AP Photo/Dan Steinberg
EMTs wheel an Olive View Hospital ED patient during a brush fire in Los Angeles Friday. The hospital lost power and backup power, necessitating a partial evacuation of patients.

LOS ANGELES — Most of the 200 patients were asleep when Santa Ana winds that had swept down from the high desert circled the Olive View-UCLA Medical Center in fire.

Nearby office bungalows went up in flames in the Los Angeles foothills and the fire surrounded a power plant, knocking out electricity to the hospital.

Hospital staff members quickly shut down the ventilation system to keep the smoke out. Backup generators were out, so nurses walked the darkened hallways with flashlights. Emergency room staffers had to use hand-powered ventilators to keep critical patients alive.

Administrators faced a tough choice: Should they evacuate?

“It was organized chaos,” hospital spokeswoman Carla Nino said Saturday. “There was a lot of movement.”
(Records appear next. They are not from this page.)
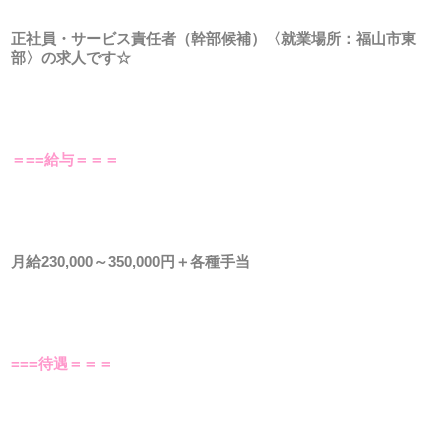
正社員・サービス責任者（幹部候補）
〈就業場所：福山市東
部〉の求人です☆
＝==給与＝＝＝
月給230,000～350,000円＋各種手当
===待遇＝＝＝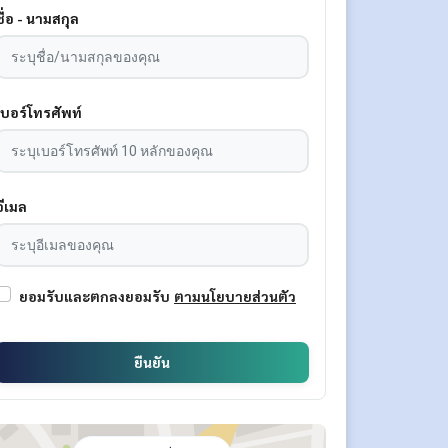
ชื่อ - นามสกุล
เบอร์โทรศัพท์
อีเมล
ยอมรับและตกลงยอมรับ
ตามนโยบายส่วนตัว
ยืนยัน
As firefighters fought back the flames, a decision was made to move more than two dozen fragile patients, including 10 newborns, to other hospitals.
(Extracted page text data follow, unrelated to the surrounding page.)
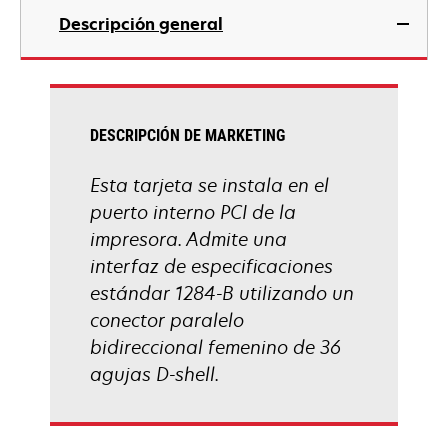
Descripción general
DESCRIPCIÓN DE MARKETING
Esta tarjeta se instala en el
puerto interno PCI de la
impresora. Admite una
interfaz de especificaciones
estándar 1284-B utilizando un
conector paralelo
bidireccional femenino de 36
agujas D-shell.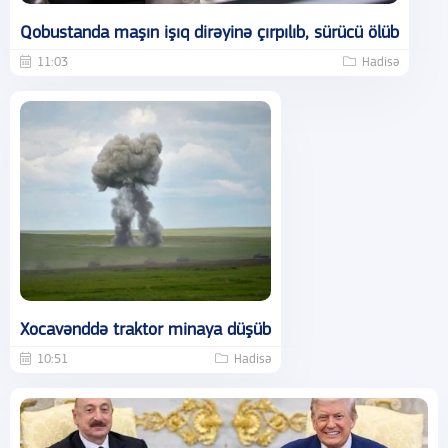
Qobustanda maşın işıq dirəyinə çırpılıb, sürücü ölüb
11:03
Hadisə
Xocavənddə traktor minaya düşüb
10:51
Hadisə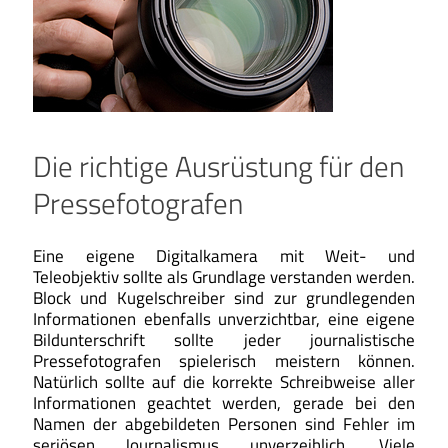
Die richtige Ausrüstung für den
Pressefotografen
Eine eigene Digitalkamera mit Weit- und
Teleobjektiv sollte als Grundlage verstanden werden.
Block und Kugelschreiber sind zur grundlegenden
Informationen ebenfalls unverzichtbar, eine eigene
Bildunterschrift sollte jeder journalistische
Pressefotografen spielerisch meistern können.
Natürlich sollte auf die korrekte Schreibweise aller
Informationen geachtet werden, gerade bei den
Namen der abgebildeten Personen sind Fehler im
seriösen Journalismus unverzeihlich. Viele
Other patients were picked up by their families. Several left against their doctor’s advice.

“The staff was very busy calming down patients,” Nino said.

In the midst of the blackout, a pregnant woman walked into the hospital and went into labor. She remained at the hospital.
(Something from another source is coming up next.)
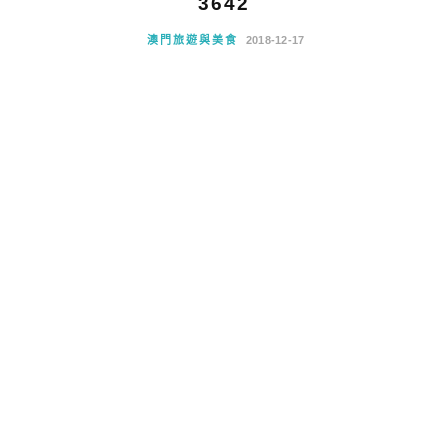
3642
澳門旅遊與美食
2018-12-17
Utility crews worked to restore power, and the lights went back on at 4 a.m.

The cause of the fire was under investigation.

The hospital had been through it before. Last month, a brush fire forced the evacuation of five patients on ventilators. Other patients were discharged, but the hospital decided it was not necessary to evacuate about 180 others.

Olive View opened in 1920 as a tuberculosis center and later became an acute care hospital.

It was destroyed by the 1971 Sylmar earthquake, and a new facility was built on the same site.